START Entries supplied

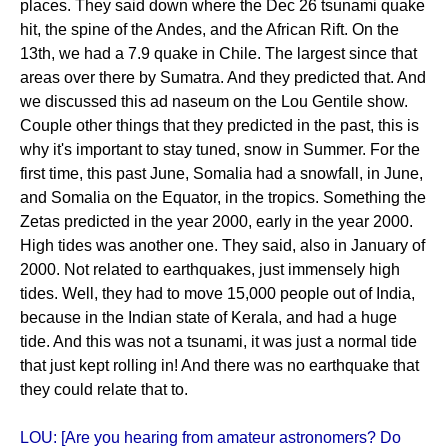
places. They said down where the Dec 26 tsunami quake
hit, the spine of the Andes, and the African Rift. On the
13th, we had a 7.9 quake in Chile. The largest since that
areas over there by Sumatra. And they predicted that. And
we discussed this ad naseum on the Lou Gentile show.
Couple other things that they predicted in the past, this is
why it's important to stay tuned, snow in Summer. For the
first time, this past June, Somalia had a snowfall, in June,
and Somalia on the Equator, in the tropics. Something the
Zetas predicted in the year 2000, early in the year 2000.
High tides was another one. They said, also in January of
2000. Not related to earthquakes, just immensely high
tides. Well, they had to move 15,000 people out of India,
because in the Indian state of Kerala, and had a huge
tide. And this was not a tsunami, it was just a normal tide
that just kept rolling in! And there was no earthquake that
they could relate that to.
LOU: [Are you hearing from amateur astronomers? Do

END Entries supplied

What the task asks =
Every line in the entries above that has the word "there" should be identified and copied.

Written response =
areas over there by Sumatra. And they predicted that. And
that just kept rolling in! And there was no earthquake that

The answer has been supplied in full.